The one thing that I haven’t figured out is how to get my friends and family to pay for my services. It’s one thing to give a little advice here and there, but several people in my life go so far as to call me and to schedule time to pick my brain without ever considering that they should pay for my services. Meanwhile, they will pay for all kinds of other services, such as manicures, the hairdresser and all kinds of other beauty services. I don’t know why they should be more valuable than the services I offer. What can I do? — Time to Charge

Dear Time to Charge: Family members and friends often take loved ones for granted without meaning to. They are likely so accustomed to you doling out advice that it hasn’t occurred to them that they should pay. It can be difficult getting them to pay even after you make them aware of their behavior.

One way to create boundaries around your work is to let them know that this is how you earn a living. Offer to “give” a half-hour of free advice. Any professional counseling time after that you can offer to them at a friends-and-family discount. In this way, you let them know what your standard fees are and what you are willing to offer them. If they balk, stop giving them advice. Tell them you just want to hang out and enjoy each other’s company and not have to work. Then, stick to it.

Dear Harriette: My daughter just got injured and had to get 10 stitches in her leg. She has crutches and should heal fully. Her dilemma is that she is planning to go to an all-day outdoor concert in a couple of days. She is not supposed to bend her knee so that she doesn’t break the stitches. I don’t think going to a concert where she will be on her feet for many hours is smart. The nurse said she should be fine and able to attend, but I think it’s too much. How do you think I should handle this? — The Right Thing

Dear The Right Thing: Take it one day at a time.
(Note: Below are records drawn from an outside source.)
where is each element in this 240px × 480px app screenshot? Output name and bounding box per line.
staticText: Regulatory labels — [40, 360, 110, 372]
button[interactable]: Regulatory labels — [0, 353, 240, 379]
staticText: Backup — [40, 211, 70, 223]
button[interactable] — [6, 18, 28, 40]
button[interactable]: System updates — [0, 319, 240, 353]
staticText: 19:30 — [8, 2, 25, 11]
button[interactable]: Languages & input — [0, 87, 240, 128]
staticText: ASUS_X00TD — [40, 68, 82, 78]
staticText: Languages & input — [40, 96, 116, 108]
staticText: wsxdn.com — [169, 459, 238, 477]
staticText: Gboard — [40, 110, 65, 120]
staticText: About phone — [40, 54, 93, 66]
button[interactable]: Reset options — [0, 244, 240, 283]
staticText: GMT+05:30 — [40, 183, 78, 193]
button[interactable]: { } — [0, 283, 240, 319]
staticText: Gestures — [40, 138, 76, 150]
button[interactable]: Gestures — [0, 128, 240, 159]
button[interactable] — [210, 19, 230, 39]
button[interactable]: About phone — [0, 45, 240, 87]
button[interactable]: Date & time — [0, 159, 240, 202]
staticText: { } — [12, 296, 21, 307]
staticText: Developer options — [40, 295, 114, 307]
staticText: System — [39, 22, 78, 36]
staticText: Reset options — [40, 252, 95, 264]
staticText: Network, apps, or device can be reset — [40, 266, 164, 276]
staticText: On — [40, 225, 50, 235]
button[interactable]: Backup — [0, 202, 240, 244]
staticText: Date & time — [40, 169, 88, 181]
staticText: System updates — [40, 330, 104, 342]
Since the nurse gave her clearance, at least you have one medical professional saying it should be OK. But you will be with your daughter and can see how she is mending. Look at her wound each day as you dress it.
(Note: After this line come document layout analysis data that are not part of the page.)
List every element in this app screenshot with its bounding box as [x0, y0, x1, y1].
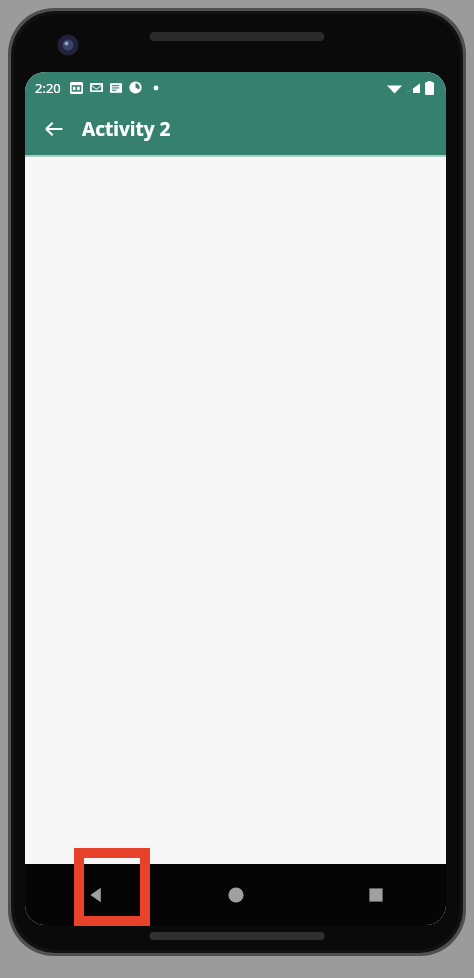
staticText: Activity 2	[82, 116, 171, 142]
button[interactable]: Recent apps	[306, 864, 446, 925]
button[interactable]: Back	[25, 864, 166, 925]
staticText: 2:20	[35, 79, 61, 97]
button[interactable]: Home	[166, 864, 306, 925]
button[interactable]: Navigate up	[36, 111, 72, 147]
At the same time, do more research on the location of the concert. How much seating is there? Which acts does she really want to see? You may want to limit how long she will be at the concert, if you let her attend at all. As upset as your daughter may be, do not let her attend if you are concerned that she will injure herself again. You have to be the parent in this scenario and do what’s safe for your child.

Dear Harriette: I forgot a friend’s birthday. I have a busy schedule with work and kids, and my memory isn’t as sharp as it once was. I realized my mistake six days after his birthday, and I sent over an apology. He told me that my forgetting made him feel sad, and he explained that my mistake was the reason why he hadn’t been in communication with me, although I’ve been so busy I didn’t even realize that. I’m struggling to determine if he is overreacting or if I really messed up. He did remember my birthday, but I feel as though it’s not too much of a crime that I forgot. I don’t think he accepted my apology. Should I leave the situation alone or continue to try and apologize? — Missed Birthday

Dear Missed Birthday: Clearly, your birthday call is important to your friend. Your momentary memory lapse was not lost on him. If you think your friend is still feeling hurt, you can reach back to him and make it clear that you still love him and know that recognizing his birthday is important. Tell him one more time that you are so sorry that you missed him this year, then point out that this lapse in no way reflects a lack of caring on your part. After reiterating your affection for your friend, let it go.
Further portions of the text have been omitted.